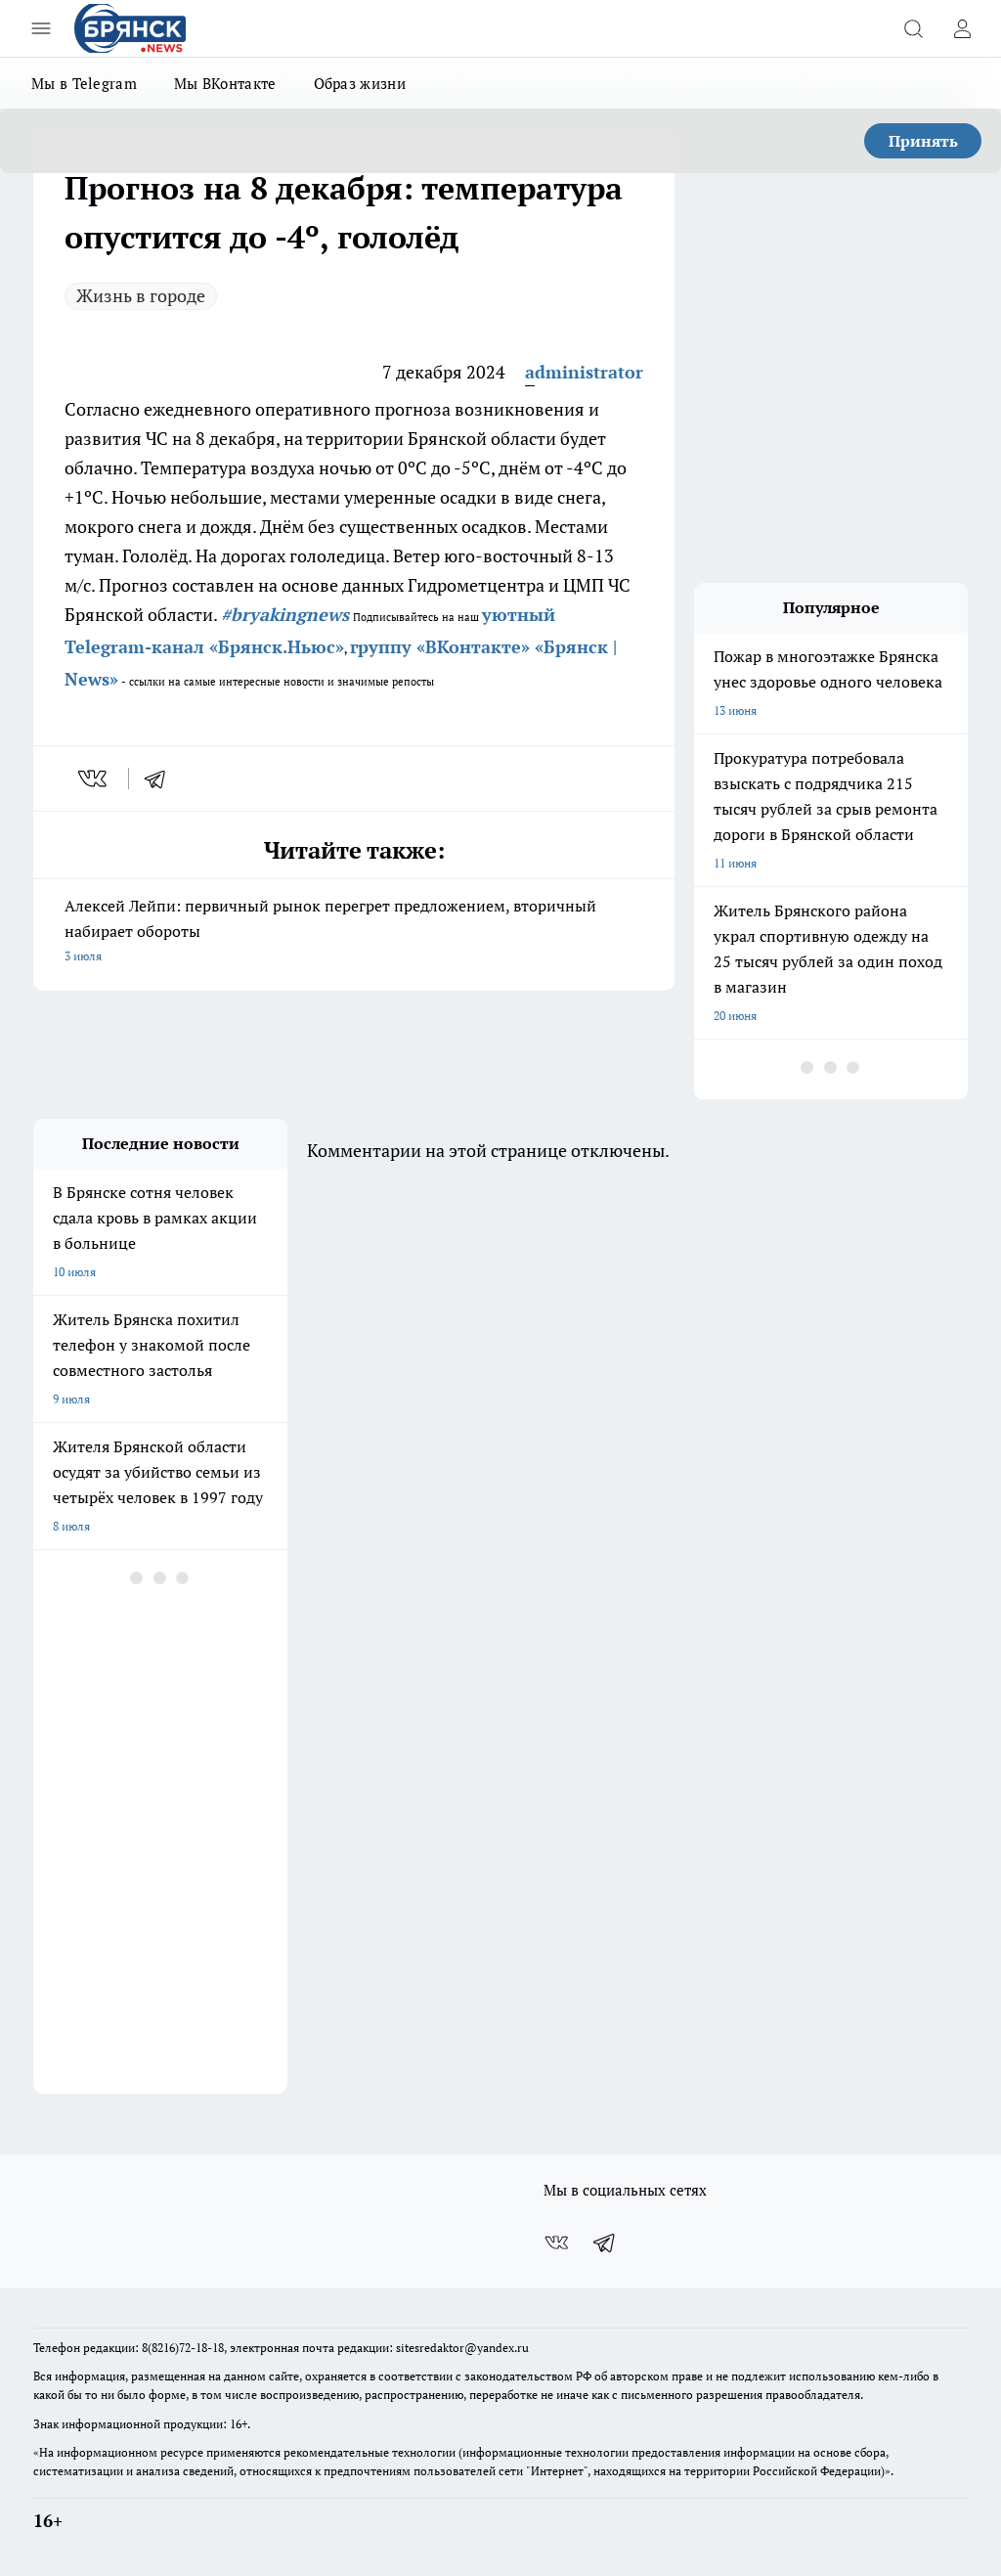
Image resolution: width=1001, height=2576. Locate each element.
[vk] (94, 778)
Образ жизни (360, 83)
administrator (584, 371)
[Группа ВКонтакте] (556, 2242)
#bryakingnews (285, 614)
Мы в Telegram (84, 83)
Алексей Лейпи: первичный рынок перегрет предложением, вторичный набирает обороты (354, 932)
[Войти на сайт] (961, 28)
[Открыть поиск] (913, 28)
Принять (923, 141)
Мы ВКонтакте (225, 83)
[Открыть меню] (41, 28)
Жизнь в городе (140, 295)
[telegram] (161, 778)
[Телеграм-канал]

ACTION ITEM
Everything from the line that contains "[vk] (94, 778)" through the end of the records must be duplicated exactly, and nothing outside that range.

SOLVED EXERCISE
[vk] (94, 778)
Образ жизни (360, 83)
administrator (584, 371)
[Группа ВКонтакте] (556, 2242)
#bryakingnews (285, 614)
Мы в Telegram (84, 83)
Алексей Лейпи: первичный рынок перегрет предложением, вторичный набирает обороты (354, 932)
[Войти на сайт] (961, 28)
[Открыть поиск] (913, 28)
Принять (923, 141)
Мы ВКонтакте (225, 83)
[Открыть меню] (41, 28)
Жизнь в городе (140, 295)
[telegram] (161, 778)
[Телеграм-канал]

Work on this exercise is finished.